TUNIS – Tunisia’s president and the country’s powerful labour union on Friday urged the government to review the 7pm curfew it has brought in to slow COVID-19 infections, a curfew which they say will hit shops, cafes and restaurants in the month of Ramadan that starts next week.

The intervention of President Kais Saied and the UGTT union followed a gathering of hundreds of workers in the city of Sousse vowing they would keep shops and cafes open and after protests in el-Kef, Monastir and Mahdia.

Prime Minister Hichem Mechichi’s government announced the tougher health restrictions on Wednesday to combat a surge in new cases, bringing the nightly curfew forward to 7pm from 10pm and barring public gatherings and markets.

Hospital intensive care units are nearly full and Tunisia has only slowly rolled out a national vaccination campaign.

During Islam’s holy month of Ramadan, Muslims fast by day and traditionally gather with friends or family in the evenings, frequenting street markets and eating out.

A cafe owners’ syndicate linked to another union, UTICA, said the curfew would leave 400,000 workers without jobs during Ramadan.

The government has said it will give $70 each to thousands of workers in a bid to avoid social unrest of the kind that broke out across the country in January.

Tunisia faces an unprecedented financial crisis, with a budgeted fiscal deficit of 11% this year adding to its already large public debt as political infighting complicates work on a reform programme aimed at reassuring foreign lenders.

A young woman walks on the street  in downtown Tunis, April 9, 2021.  (AP)
A young woman walks on the street  in downtown Tunis, April 9, 2021.  (AP)

On Friday, Saied took advantage of the 83rd anniversary of the April 9, 1938 events (Martyrs’ Day) at the Martyrs’ Square in Sejoumi to turn to Mechichi, calling on him to review the 7pm curfew the government has brought in to slow COVID-19 infections, evoking the consequences of this measure on many social categories.

The president’s request did not please Mechichi who responded with edginess that it is up to the scientific committee to make such a decision, hinting that such a matter does not fall within the competence of the Presidency of the Republic.

Saied, however, retorted that the scientific committee had no decision-making power, since it is a political decision.

“There is a scientific side.
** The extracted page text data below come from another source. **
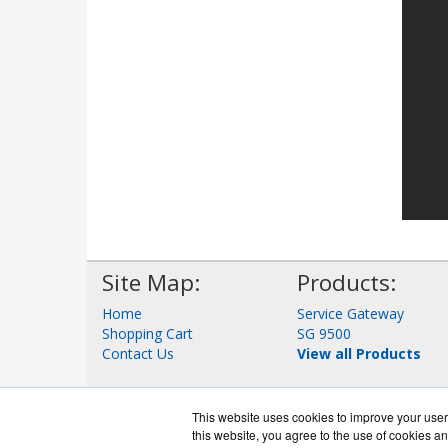
Site Map:
Products:
Home
Service Gateway
Shopping Cart
SG 9500
Contact Us
View all Products
This website uses cookies to improve your user 
this website, you agree to the use of cookies an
But there is also a social and economic side … the night time curfew should be reviewed,” he said.

Meanwhile, Noureddine Taboubi, head of the UGTT union which has a million members, said the decision would hit the vulnerable and should be  reexamined.

He noted that after reaching out to the prime minister, a rethink on the curfew is expected, with the authorities taking into account the specific situation of each region.

With pressures from the street mounting and the words of Saied and Taboubi weighing in heavily, Mechichi’s options are limited. The question now is not whether the prime minister will modify the confinement measures but when he will announce the new rules and if he can find a credible compromise between socio-economics and public health requirements.